"""
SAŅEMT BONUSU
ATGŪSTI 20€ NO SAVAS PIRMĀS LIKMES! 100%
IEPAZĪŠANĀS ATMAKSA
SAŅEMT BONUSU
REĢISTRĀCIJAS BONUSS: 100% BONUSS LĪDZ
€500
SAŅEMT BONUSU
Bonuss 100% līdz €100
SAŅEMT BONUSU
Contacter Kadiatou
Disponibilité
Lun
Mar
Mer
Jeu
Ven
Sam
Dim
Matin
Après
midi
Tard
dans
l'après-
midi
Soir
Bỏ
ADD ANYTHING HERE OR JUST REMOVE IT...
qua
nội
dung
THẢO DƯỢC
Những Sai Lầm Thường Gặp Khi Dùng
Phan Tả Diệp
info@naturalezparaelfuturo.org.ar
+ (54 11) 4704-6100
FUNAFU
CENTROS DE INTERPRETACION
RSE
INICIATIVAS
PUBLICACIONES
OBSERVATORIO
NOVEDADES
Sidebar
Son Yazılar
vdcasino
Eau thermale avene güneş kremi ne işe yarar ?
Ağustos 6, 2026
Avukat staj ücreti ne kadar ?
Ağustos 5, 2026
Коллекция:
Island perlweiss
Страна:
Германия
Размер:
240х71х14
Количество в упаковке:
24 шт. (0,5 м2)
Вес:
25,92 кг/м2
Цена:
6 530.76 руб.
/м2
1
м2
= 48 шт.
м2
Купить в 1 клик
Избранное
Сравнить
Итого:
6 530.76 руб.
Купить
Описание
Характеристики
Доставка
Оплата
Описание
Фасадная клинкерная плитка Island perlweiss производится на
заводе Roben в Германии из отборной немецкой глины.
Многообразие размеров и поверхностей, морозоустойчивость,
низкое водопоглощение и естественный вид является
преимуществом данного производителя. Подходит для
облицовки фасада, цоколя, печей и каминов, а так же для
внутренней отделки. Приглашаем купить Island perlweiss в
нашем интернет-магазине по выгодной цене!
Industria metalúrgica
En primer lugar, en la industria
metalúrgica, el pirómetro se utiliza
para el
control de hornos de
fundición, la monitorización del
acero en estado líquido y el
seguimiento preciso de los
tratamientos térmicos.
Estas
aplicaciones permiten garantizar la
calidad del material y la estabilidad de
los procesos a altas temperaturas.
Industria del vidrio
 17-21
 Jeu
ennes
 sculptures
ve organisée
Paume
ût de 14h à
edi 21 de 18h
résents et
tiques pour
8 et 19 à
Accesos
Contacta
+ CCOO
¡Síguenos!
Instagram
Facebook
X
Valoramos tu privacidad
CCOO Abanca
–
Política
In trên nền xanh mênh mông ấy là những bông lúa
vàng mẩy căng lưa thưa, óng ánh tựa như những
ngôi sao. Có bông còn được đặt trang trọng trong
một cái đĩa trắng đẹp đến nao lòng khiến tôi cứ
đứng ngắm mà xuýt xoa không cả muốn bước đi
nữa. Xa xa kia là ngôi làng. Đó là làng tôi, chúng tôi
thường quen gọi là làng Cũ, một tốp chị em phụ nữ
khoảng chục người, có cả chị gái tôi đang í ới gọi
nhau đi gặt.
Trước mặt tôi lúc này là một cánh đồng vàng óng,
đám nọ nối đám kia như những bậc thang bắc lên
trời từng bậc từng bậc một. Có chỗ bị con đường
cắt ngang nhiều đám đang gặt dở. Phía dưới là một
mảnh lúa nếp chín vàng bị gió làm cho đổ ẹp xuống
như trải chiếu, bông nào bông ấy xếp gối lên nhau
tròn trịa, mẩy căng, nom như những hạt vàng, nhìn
"""
- _Action item_: All entries must be repeated exactly.

- _Answer for this exercise_:
SAŅEMT BONUSU
ATGŪSTI 20€ NO SAVAS PIRMĀS LIKMES! 100%
IEPAZĪŠANĀS ATMAKSA
SAŅEMT BONUSU
REĢISTRĀCIJAS BONUSS: 100% BONUSS LĪDZ
€500
SAŅEMT BONUSU
Bonuss 100% līdz €100
SAŅEMT BONUSU
Contacter Kadiatou
Disponibilité
Lun
Mar
Mer
Jeu
Ven
Sam
Dim
Matin
Après
midi
Tard
dans
l'après-
midi
Soir
Bỏ
ADD ANYTHING HERE OR JUST REMOVE IT...
qua
nội
dung
THẢO DƯỢC
Những Sai Lầm Thường Gặp Khi Dùng
Phan Tả Diệp
info@naturalezparaelfuturo.org.ar
+ (54 11) 4704-6100
FUNAFU
CENTROS DE INTERPRETACION
RSE
INICIATIVAS
PUBLICACIONES
OBSERVATORIO
NOVEDADES
Sidebar
Son Yazılar
vdcasino
Eau thermale avene güneş kremi ne işe yarar ?
Ağustos 6, 2026
Avukat staj ücreti ne kadar ?
Ağustos 5, 2026
Коллекция:
Island perlweiss
Страна:
Германия
Размер:
240х71х14
Количество в упаковке:
24 шт. (0,5 м2)
Вес:
25,92 кг/м2
Цена:
6 530.76 руб.
/м2
1
м2
= 48 шт.
м2
Купить в 1 клик
Избранное
Сравнить
Итого:
6 530.76 руб.
Купить
Описание
Характеристики
Доставка
Оплата
Описание
Фасадная клинкерная плитка Island perlweiss производится на
заводе Roben в Германии из отборной немецкой глины.
Многообразие размеров и поверхностей, морозоустойчивость,
низкое водопоглощение и естественный вид является
преимуществом данного производителя. Подходит для
облицовки фасада, цоколя, печей и каминов, а так же для
внутренней отделки. Приглашаем купить Island perlweiss в
нашем интернет-магазине по выгодной цене!
Industria metalúrgica
En primer lugar, en la industria
metalúrgica, el pirómetro se utiliza
para el
control de hornos de
fundición, la monitorización del
acero en estado líquido y el
seguimiento preciso de los
tratamientos térmicos.
Estas
aplicaciones permiten garantizar la
calidad del material y la estabilidad de
los procesos a altas temperaturas.
Industria del vidrio
 17-21
 Jeu
ennes
 sculptures
ve organisée
Paume
ût de 14h à
edi 21 de 18h
résents et
tiques pour
8 et 19 à
Accesos
Contacta
+ CCOO
¡Síguenos!
Instagram
Facebook
X
Valoramos tu privacidad
CCOO Abanca
–
Política
In trên nền xanh mênh mông ấy là những bông lúa
vàng mẩy căng lưa thưa, óng ánh tựa như những
ngôi sao. Có bông còn được đặt trang trọng trong
một cái đĩa trắng đẹp đến nao lòng khiến tôi cứ
đứng ngắm mà xuýt xoa không cả muốn bước đi
nữa. Xa xa kia là ngôi làng. Đó là làng tôi, chúng tôi
thường quen gọi là làng Cũ, một tốp chị em phụ nữ
khoảng chục người, có cả chị gái tôi đang í ới gọi
nhau đi gặt.
Trước mặt tôi lúc này là một cánh đồng vàng óng,
đám nọ nối đám kia như những bậc thang bắc lên
trời từng bậc từng bậc một. Có chỗ bị con đường
cắt ngang nhiều đám đang gặt dở. Phía dưới là một
mảnh lúa nếp chín vàng bị gió làm cho đổ ẹp xuống
như trải chiếu, bông nào bông ấy xếp gối lên nhau
tròn trịa, mẩy căng, nom như những hạt vàng, nhìn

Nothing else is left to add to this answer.